Croc-Blanc fut donc haï des chiens et haï des hommes. Durant tout le temps de sa croissance, il ne connut jamais un instant de sécurité. Menacé par la main des uns et par les crocs des autres, il n’était accueilli que par les grondements de ses congénères, par les malédictions et par les coups de pierre de ses dieux. Le regard scrutant l’horizon tout autour de lui, il était sans cesse aux aguets, alerte à l’attaque ou à la riposte, prêt à bondir en avant, en faisant luire l’éclair de ses dents blanches, ou à sauter en arrière, en grondant.

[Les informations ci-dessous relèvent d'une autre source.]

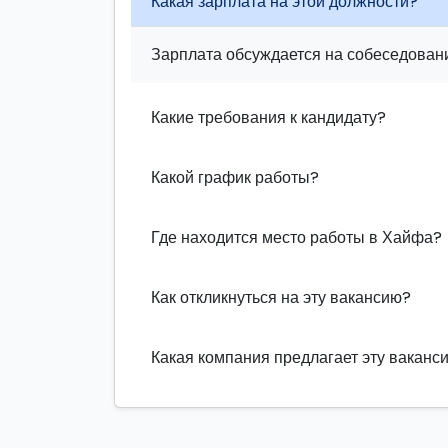
Какая зарплата на этой должности?
Зарплата обсуждается на собеседовани
Какие требования к кандидату?
Какой график работы?
Где находится место работы в Хайфа?
Как откликнуться на эту вакансию?
Какая компания предлагает эту ваканс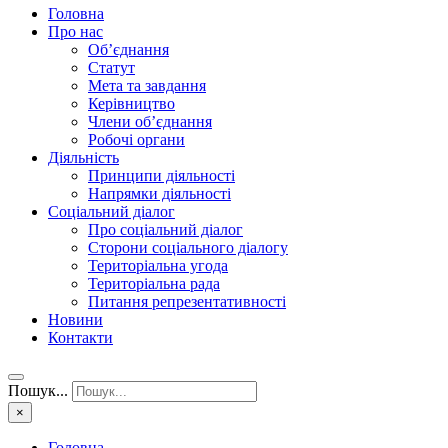
Головна
Про нас
Об’єднання
Статут
Мета та завдання
Керівництво
Члени об’єднання
Робочі органи
Діяльність
Принципи діяльності
Напрямки діяльності
Соціальний діалог
Про соціальний діалог
Сторони соціального діалогу
Територіальна угода
Територіальна рада
Питання репрезентативності
Новини
Контакти
Пошук...
×
Головна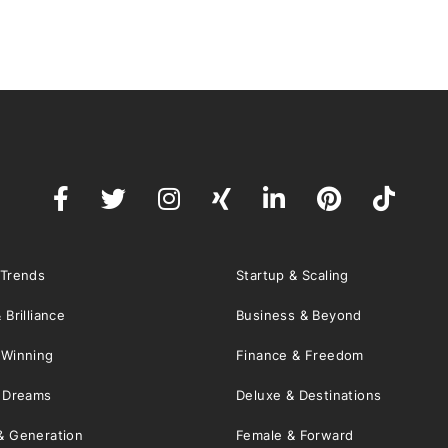
 Trends
Startup & Scaling
 Brilliance
Business & Beyond
 Winning
Finance & Freedom
& Dreams
Deluxe & Destinations
& Generation
Female & Forward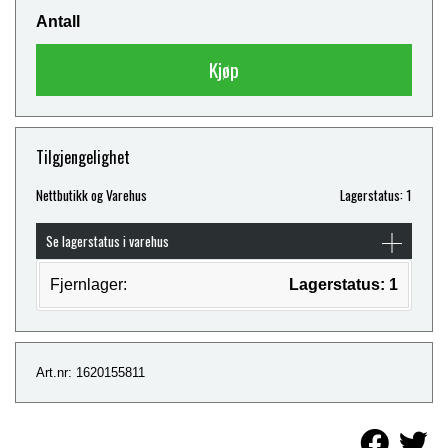
Antall
Kjøp
Tilgjengelighet
Nettbutikk og Varehus
Lagerstatus: 1
Se lagerstatus i varehus
Fjernlager:
Lagerstatus: 1
Art.nr: 1620155811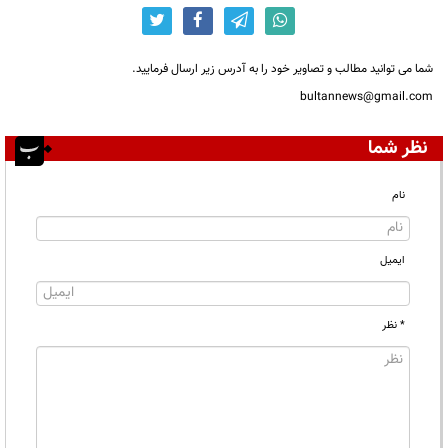
شما می توانید مطالب و تصاویر خود را به آدرس زیر ارسال فرمایید.
bultannews@gmail.com
نظر شما
نام
ایمیل
* نظر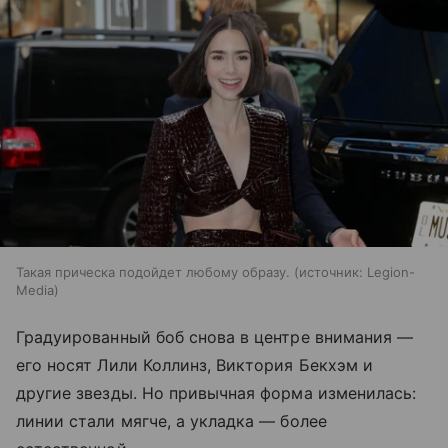
Такая прическа подойдет любому образу.
источник:
Legion-
Media
Градуированный боб снова в центре внимания —
его носят Лили Коллинз, Виктория Бекхэм и
другие звезды. Но привычная форма изменилась:
линии стали мягче, а укладка — более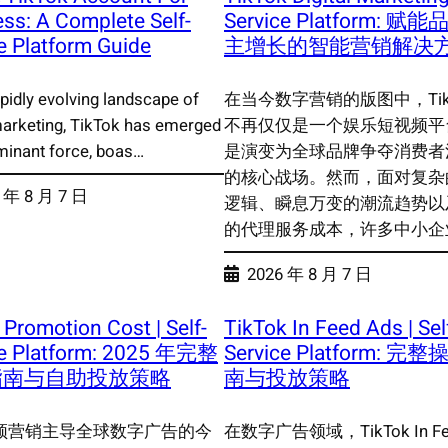
ss: A Complete Self-
Service Platform: 赋
e Platform Guide
主增长的智能营销解决
apidly evolving landscape of
在当今数字营销的版图中，TikT
 marketing, TikTok has emerged
不再仅仅是一个娱乐短视频平
minant force, boas…
是演变为全球品牌争夺消费者
的核心战场。然而，面对复杂
 年 8 月 7 日
逻辑、瞬息万变的潮流趋势以
的代理服务成本，许多中小企
2026 年 8 月 7 日
 Promotion Cost | Self-
TikTok In Feed Ads | Sel
ce Platform: 2025 年完整
Service Platform: 完
指南与自助投放策略
南与投放策略
频营销主导全球数字广告的今
在数字广告领域，TikTok In Fee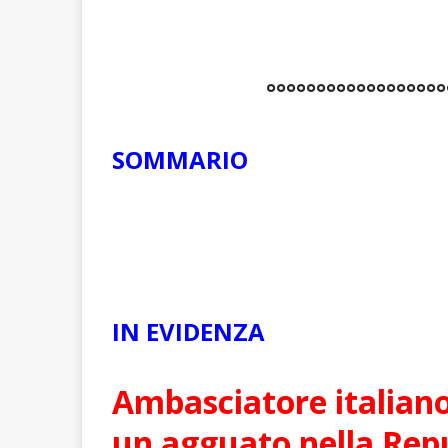
°°°°°°°°°°°°°°°°°°
SOMMARIO
IN EVIDENZA
Ambasciatore italiano
un agguato nella Rep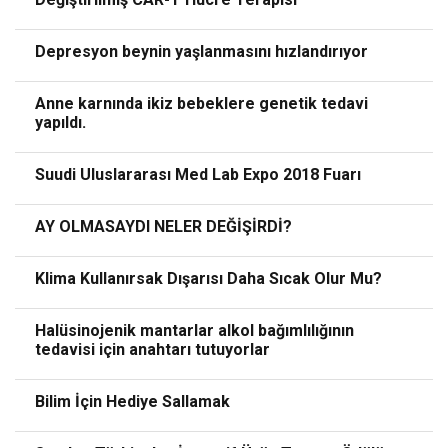
Depresyon beynin yaşlanmasını hızlandırıyor
Anne karnında ikiz bebeklere genetik tedavi
yapıldı.
Suudi Uluslararası Med Lab Expo 2018 Fuarı
AY OLMASAYDI NELER DEĞİŞİRDİ?
Klima Kullanırsak Dışarısı Daha Sıcak Olur Mu?
Halüsinojenik mantarlar alkol bağımlılığının
tedavisi için anahtarı tutuyorlar
Bilim İçin Hediye Sallamak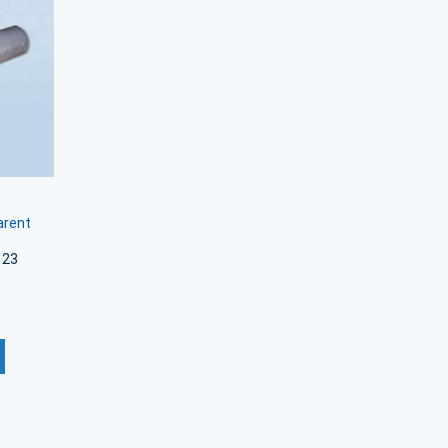
arent
 23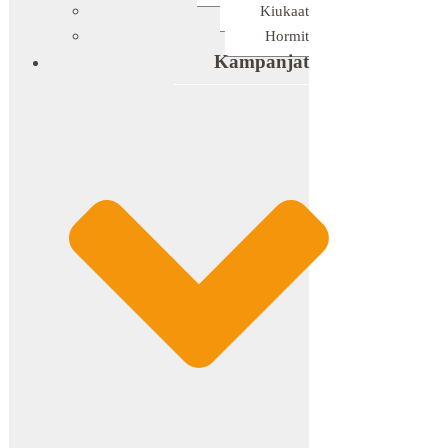
Kiukaat
Hormit
Kampanjat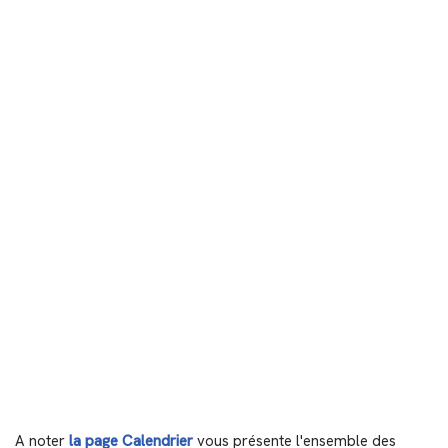
A noter
la page Calendrier
vous présente l'ensemble des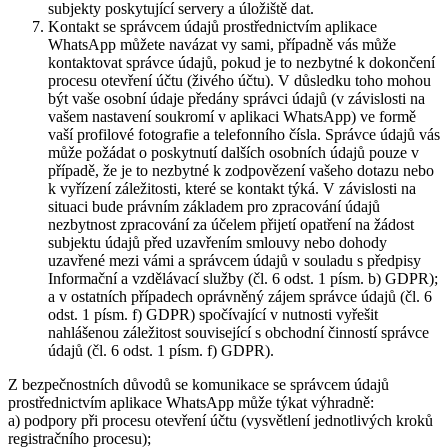
subjekty poskytující servery a úložiště dat.
Kontakt se správcem údajů prostřednictvím aplikace
WhatsApp můžete navázat vy sami, případně vás může
kontaktovat správce údajů, pokud je to nezbytné k dokončení
procesu otevření účtu (živého účtu). V důsledku toho mohou
být vaše osobní údaje předány správci údajů (v závislosti na
vašem nastavení soukromí v aplikaci WhatsApp) ve formě
vaší profilové fotografie a telefonního čísla. Správce údajů vás
může požádat o poskytnutí dalších osobních údajů pouze v
případě, že je to nezbytné k zodpovězení vašeho dotazu nebo
k vyřízení záležitosti, které se kontakt týká. V závislosti na
situaci bude právním základem pro zpracování údajů
nezbytnost zpracování za účelem přijetí opatření na žádost
subjektu údajů před uzavřením smlouvy nebo dohody
uzavřené mezi vámi a správcem údajů v souladu s předpisy
Informační a vzdělávací služby (čl. 6 odst. 1 písm. b) GDPR);
a v ostatních případech oprávněný zájem správce údajů (čl. 6
odst. 1 písm. f) GDPR) spočívající v nutnosti vyřešit
nahlášenou záležitost související s obchodní činností správce
údajů (čl. 6 odst. 1 písm. f) GDPR).
Z bezpečnostních důvodů se komunikace se správcem údajů
prostřednictvím aplikace WhatsApp může týkat výhradně:
a) podpory při procesu otevření účtu (vysvětlení jednotlivých kroků
registračního procesu);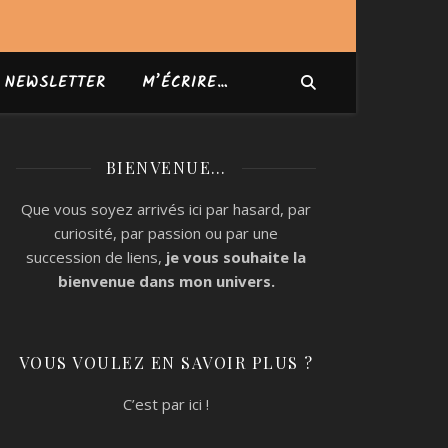
NEWSLETTER
M’ÉCRIRE…
BIENVENUE…
Que vous soyez arrivés ici par hasard, par
curiosité, par passion ou par une
succession de liens,
je vous souhaite la
bienvenue
dans mon univers.
VOUS VOULEZ EN SAVOIR PLUS ?
C’est par ici !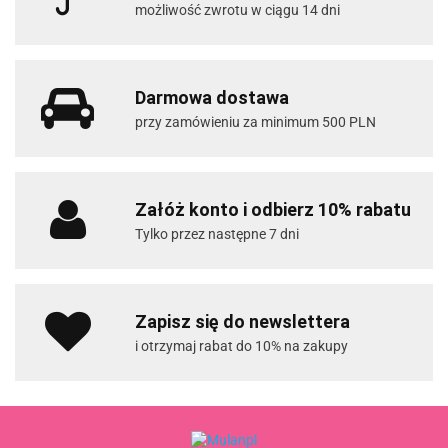
możliwość zwrotu w ciągu 14 dni
Darmowa dostawa
przy zamówieniu za minimum 500 PLN
Załóż konto i odbierz 10% rabatu
Tylko przez następne 7 dni
Zapisz się do newslettera
i otrzymaj rabat do 10% na zakupy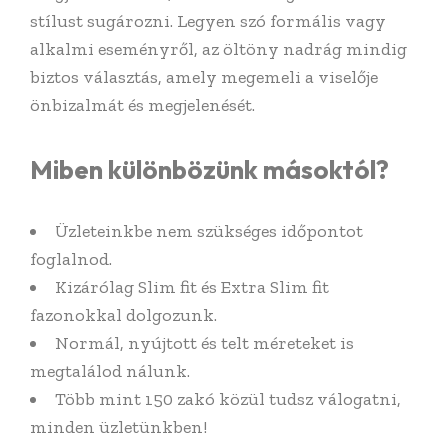
stílust sugározni. Legyen szó formális vagy
alkalmi eseményről, az öltöny nadrág mindig
biztos választás, amely megemeli a viselője
önbizalmát és megjelenését.
Miben különbözünk másoktól?
Üzleteinkbe nem szükséges időpontot
foglalnod.
Kizárólag Slim fit és Extra Slim fit
fazonokkal dolgozunk.
Normál, nyújtott és telt méreteket is
megtalálod nálunk.
Több mint 150 zakó közül tudsz válogatni,
minden üzletünkben!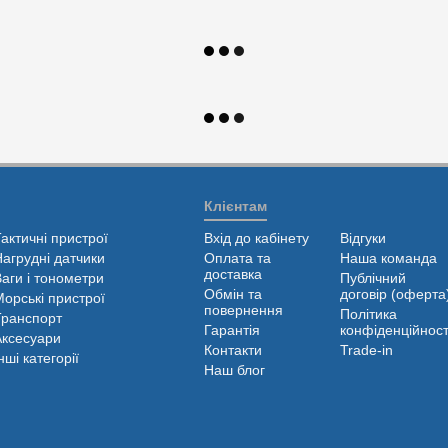
Клієнтам
Тактичні пристрої
Вхід до кабінету
Відгуки
Нагрудні датчики
Оплата та
Наша команда
доставка
Ваги і тонометри
Публічний
Обмін та
договір (оферта
Морські пристрої
повернення
Політика
Транспорт
Гарантія
конфіденційност
Аксесуари
Контакти
Trade-in
нші категорії
Наш блог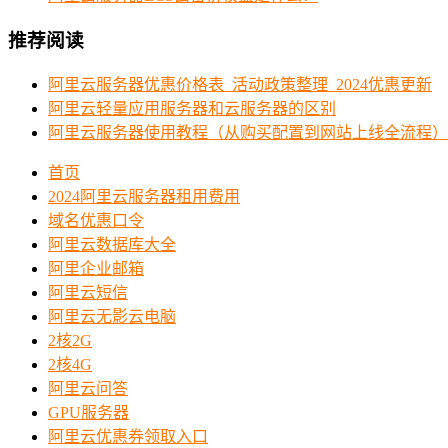
推荐阅读
阿里云服务器优惠价格表_活动政策整理_2024优惠更新
阿里云轻量应用服务器和云服务器的区别
阿里云服务器使用教程（从购买配置到网站上线全流程）
首页
2024阿里云服务器租用费用
域名优惠口令
阿里云数据库大全
阿里企业邮箱
阿里云短信
阿里云无影云电脑
2核2G
2核4G
阿里云问答
GPU服务器
阿里云优惠券领取入口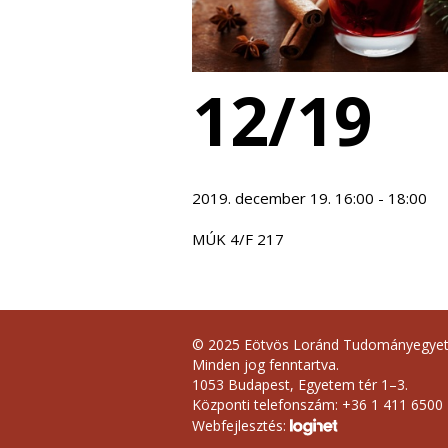
12/19
2019. december 19. 16:00 - 18:00
MÚK 4/F 217
© 2025 Eötvös Loránd Tudományegye
Minden jog fenntartva.
1053 Budapest, Egyetem tér 1–3.
Központi telefonszám: +36 1 411 6500
Webfejlesztés: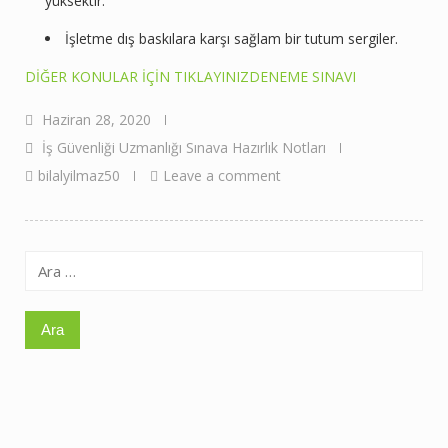
yüksektir.
İşletme dış baskılara karşı sağlam bir tutum sergiler.
DİĞER KONULAR İÇİN TIKLAYINIZ
DENEME SINAVI
Haziran 28, 2020
İş Güvenliği Uzmanlığı Sınava Hazırlık Notları
bilalyilmaz50
Leave a comment
Arama: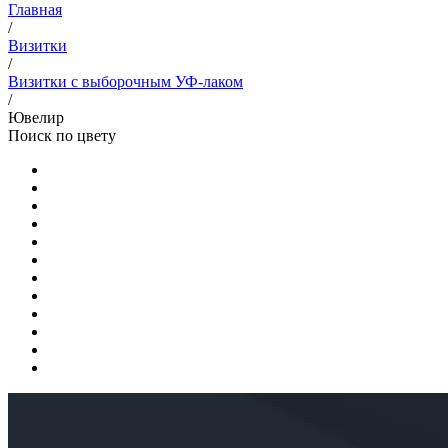
Главная
/
Визитки
/
Визитки с выборочным УФ-лаком
/
Ювелир
Поиск по цвету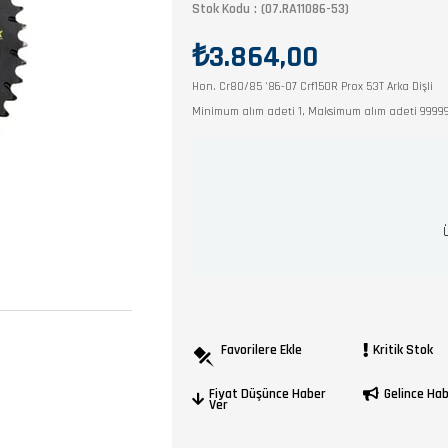
Stok Kodu
(07.RA11086-53)
₺3.864,00
Hon. Cr80/85 '86-07 Crf150R Prox 53T Arka Dişli
Minimum alım adeti 1, Maksimum alım adeti 9999
Favorilere Ekle
Kritik Stok
Fiyat Düşünce Haber
Gelince Ha
Ver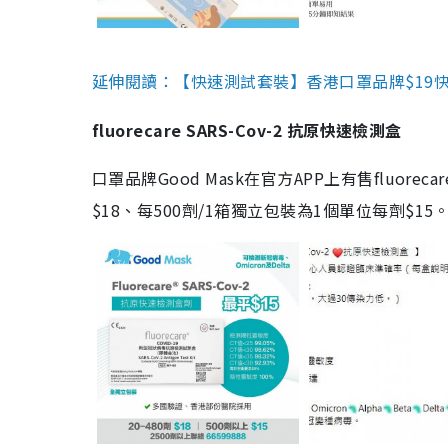
延伸閱讀：【快速測試套裝】香港口罩品牌$19快速
fluorecare SARS-Cov-2 抗原快速檢測盒
口罩品牌Good Mask在官方APP上有售fluorec
$18、每500劑/1箱獨立包裝為1個單位每劑$1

Et, quand il grondait, nul chien dans le camp ne pouvait, jeune ou vieux, rivaliser avec lui. Dans son grondement il incorporait tout ce qui peut s’exprimer de cruel, de méchant et d’horrible. Avec son nez, serré par des contractions ininterrompues, ses poils qui se hérissaient en vagues successives, sa langue, qu’il sortait et rentrait, et qui était pareille à un rouge serpent ; avec ses oreilles couchées, ses prunelles étincelantes de haine, ses lèvres retournées et les crochets découverts de ses crocs, il apparaissait à ce point diabolique qu’il pouvait compter, pour quelques instants, sur un arrêt net de n’importe lequel de ses assaillants. De cet arrêt il savait, bien entendu, tirer parti. Aussi bien cette hésitation dans l’attaque se transformait-elle souvent, même chez les gros chiens, épouvantés, en une honorable retraite.